One thing that comes to my mind is the question of feasibility of implementing certain fee policies in such a split approach, where we have the proxy contract and the core Beamer contracts. To give an example, suppose I want to build on top of Beamer and provide my own frontend and proxy contract. Additionally, suppose the proxy contract maintains a set of agents eligible to fill and any time there is a request, the proxy contract chooses one filler and provider that information to Beamer's request manager. Suppose now that for some reason the fill fails and now the proxy wants to penalize the agent that was chosen as the filler. How would the proxy contract get that information? Suppose I do not want to remove the agent from the agent set, but I want to apply a financial penalty. How would I go about that?

Interesting question. I think the main question is when can the outcome of a request (filled/not filled) be seen as final. From the request managers code, ultimate finality happens when a participant withdraws the token. IOW, once the user withdraws an expired request, the proxy contract can read this state (or there could be a callback to the proxy) which triggers financial penalties.

I aggree however that there are quite some things which need to be sorted out, or which will improve over time depending on user demand.

istankovic commented 1 year ago

Nevertheless, thinking fast forward into the future, the Beamer protocol is not meant to be "the frontend" + some smart contracts in the backend. We need to split this. The beamer contracts are an infrastructure protocol for the whole world to bridge tokens securely. In my eyes, the contracts are more a technology to use instead of a specific app. The Beamer dApp is built on top. This is where all the policy should happen IMO.

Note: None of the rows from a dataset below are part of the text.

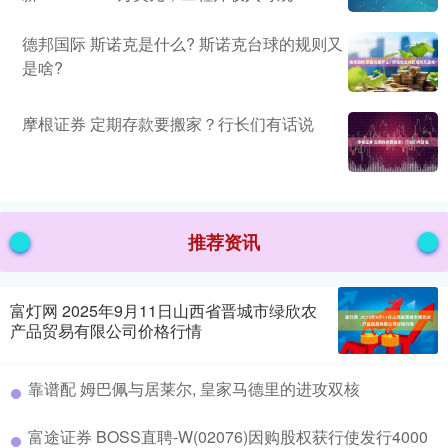
德邦国际 斯诺克是什么? 斯诺克台球的规则又
是啥?
摩根证券 定期存款要搬家？行长们有话说
推荐资讯
富灯网 2025年9月11日山西省晋城市绿欣农
产品贸易有限公司价格行情
靠谱配 姆巴佩与居莱尔, 皇家马德里的进攻双核
富途证券 BOSS直聘-W(02076)因购股权获行使发行4000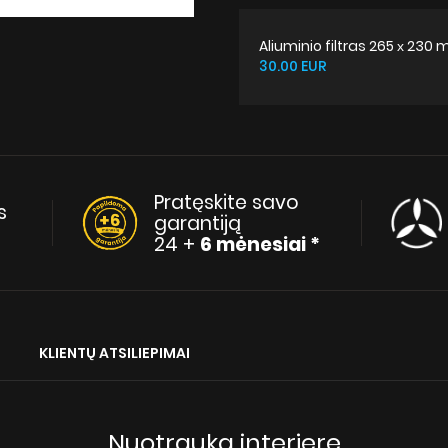
Aliuminio filtras 265 х 230
30.00 EUR
Pratęskite savo
s
garantiją
24 +
6 mėnesiai *
KLIENTŲ ATSILIEPIMAI
Nuotrauka interjere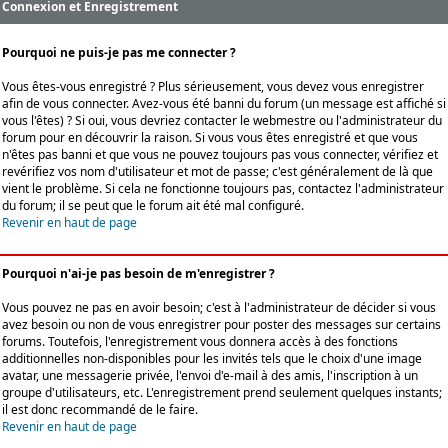
Connexion et Enregistrement
Pourquoi ne puis-je pas me connecter ?
Vous êtes-vous enregistré ? Plus sérieusement, vous devez vous enregistrer
afin de vous connecter. Avez-vous été banni du forum (un message est affiché si
vous l'êtes) ? Si oui, vous devriez contacter le webmestre ou l'administrateur du
forum pour en découvrir la raison. Si vous vous êtes enregistré et que vous
n'êtes pas banni et que vous ne pouvez toujours pas vous connecter, vérifiez et
revérifiez vos nom d'utilisateur et mot de passe; c'est généralement de là que
vient le problème. Si cela ne fonctionne toujours pas, contactez l'administrateur
du forum; il se peut que le forum ait été mal configuré.
Revenir en haut de page
Pourquoi n'ai-je pas besoin de m'enregistrer ?
Vous pouvez ne pas en avoir besoin; c'est à l'administrateur de décider si vous
avez besoin ou non de vous enregistrer pour poster des messages sur certains
forums. Toutefois, l'enregistrement vous donnera accès à des fonctions
additionnelles non-disponibles pour les invités tels que le choix d'une image
avatar, une messagerie privée, l'envoi d'e-mail à des amis, l'inscription à un
groupe d'utilisateurs, etc. L'enregistrement prend seulement quelques instants;
il est donc recommandé de le faire.
Revenir en haut de page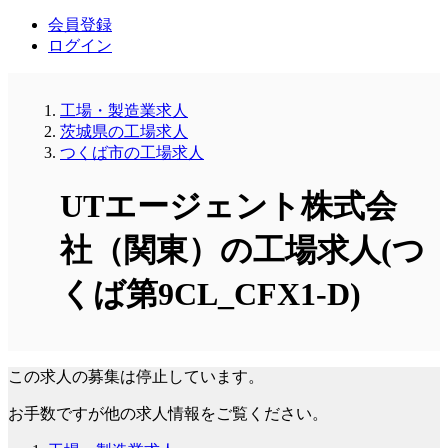
会員登録
ログイン
工場・製造業求人
茨城県の工場求人
つくば市の工場求人
UTエージェント株式会
社（関東）の工場求人(つ
くば第9CL_CFX1-D)
この求人の募集は停止しています。
お手数ですが他の求人情報をご覧ください。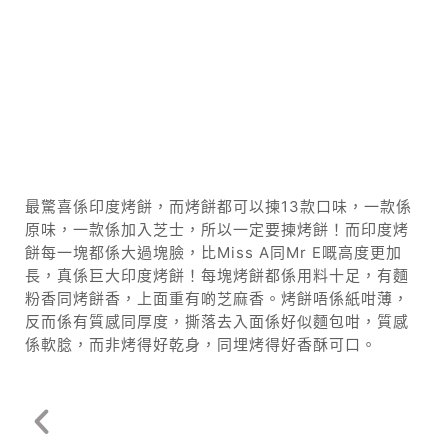
最驚喜係印度烤餅，而烤餅都可以揀13款口味，一款係
原味，一款係加入芝士，所以一定要揀烤餅！而印度烤
餅每一塊都係大過塊臉，比Miss A同Mr E嘅高度更加
長，真係巨大印度烤餅！每塊烤餅都係用料十足，有麵
粉香同烤餅香，上面重有啲芝麻香。烤餅唔係紙咁薄，
反而係有質感同厚度，撕落去入面係好似麵包咁，質感
係軟腍，而非烤得好乾身，同埋烤得好香酥可口。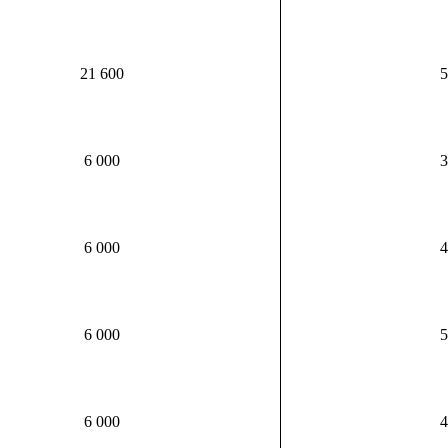
21 600
5
6 000
3
6 000
4
6 000
5
6 000
4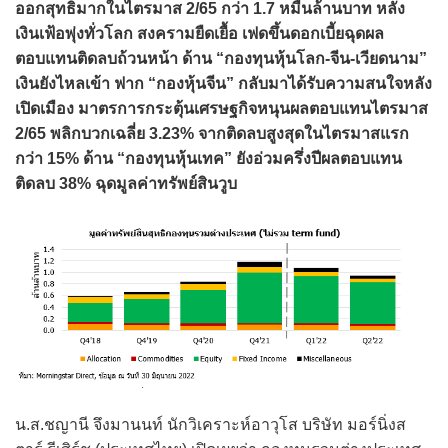
ออกสุทธิมากในไตรมาส 2/65 กว่า 1.7 หมื่นล้านบาท หลัง
เงินเฟ้อพุ่งทั่วโลก สงครามยืดเยื้อ เฟดขึ้นดอกเบี้ยฉุดผล
ตอบแทนติดลบถ้วนหน้า ด้าน “กองทุนหุ้นโลก-จีน-เวียดนาม”
เงินยังไหลเข้า ฟาก “กองหุ้นจีน” กลับมาได้รับความสนใจหลัง
เปิดเมือง มาตรการกระตุ้นเศรษฐกิจหนุนผลตอบแทนไตรมาส
2/65 พลิกบวกเฉลี่ย 3.23% จากติดลบสูงสุดในไตรมาสแรก
กว่า 15% ด้าน “กองทุนหุ้นเทค” ยังอ่วมครึ่งปีผลตอบแทน
ติดลบ 38% ฉุดมูลค่าทรัพย์สินวูบ
น.ส.ชญานี จึงมานนท์ นักวิเคราะห์อาวุโส บริษัท มอร์นิ่งส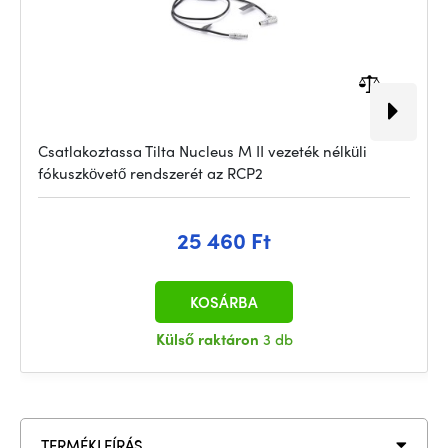
Csatlakoztassa Tilta Nucleus M II vezeték nélküli
fókuszkövető rendszerét az RCP2
25 460 Ft
KOSÁRBA
Külső raktáron
3 db
TERMÉKLEÍRÁS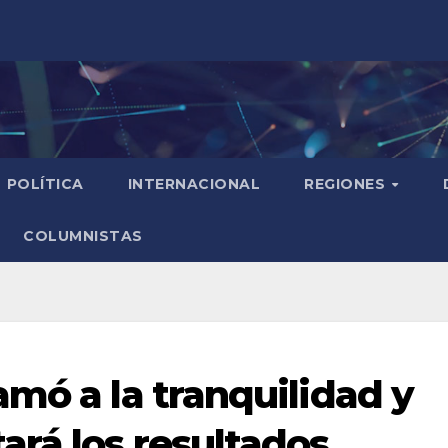
POLÍTICA
INTERNACIONAL
REGIONES
COLUMNISTAS
mó a la tranquilidad y
ará los resultados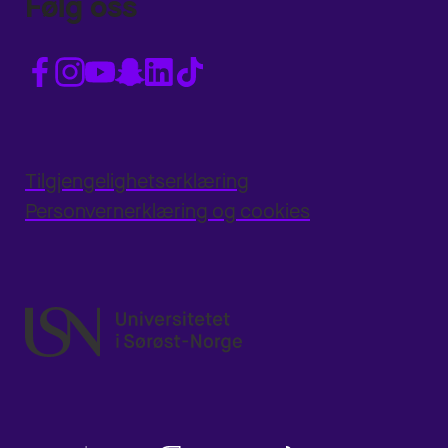
Følg oss
Tilgjengelighetserklæring
Personvernerklæring og cookies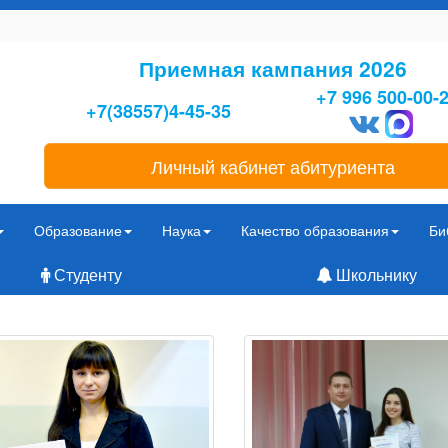
Приемная кампания 2026
+7 996 500-00-
+7(38557)4-45-35
Личный кабинет абитуриента
Образование
Наука
Качество образования
Би
Студенту
Школьнику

And additionally, there could be multiple apps on top of the same policy.

app
--------------
policy
--------------
infrastructure

By separating it in this way, policy makers could create their own policy, which lives next to our policy. I.e. If an app wants to create a market for agents competing with each other, they can do it, if we as the Beamer team want to have a different approach for our services, we can do so. It is an open protocol to build on.

Yeah, I see, we're talking about Beamer both as a protocol, but also as a protocol framework, that one could use to implement other protocols (in a somewhat wider sense). In general, I find that quite nice and elegant, and from a technical level also, it definitely has some advantages.

I just wanted to make the point that each choice we make here is a political one, in certain ways. But I also agree that we can do both: turn Beamer into a protocol infrastructure and provide our own implementation on top of it, as we see fit (basically what we have now with v1, the current frontend and agents).

Thanks for expanding!

fredo commented 1 year ago

I just wanted to make the point that each choice we make here is a political one, in certain ways

totally agree. It was bad wording.

istankovic commented 1 year ago

Interesting question. I think the main question is when can the outcome of a request (filled/not filled) be seen as final. From the request managers code, ultimate finality happens when a participant withdraws the token.

Right, but this is somewhat limiting because it then basically prevents ideas that could be built on top of "accumulated funds" in the contracts. I think we mentioned this a couple of times, and also there's the idea of partial/fractional fills...

I'm not sure what the best finality criteria would be, but I think we should choose it carefully in order to keep the doors open for future features.

fredo commented 1 year ago

I'm not sure whether I can follow this thought, but we should maybe postpone this discussion as it seems to be one of the details. However, a proxy can choose on its own what criteria it chooses for finality. It can also choose how agents should be penalized or even if.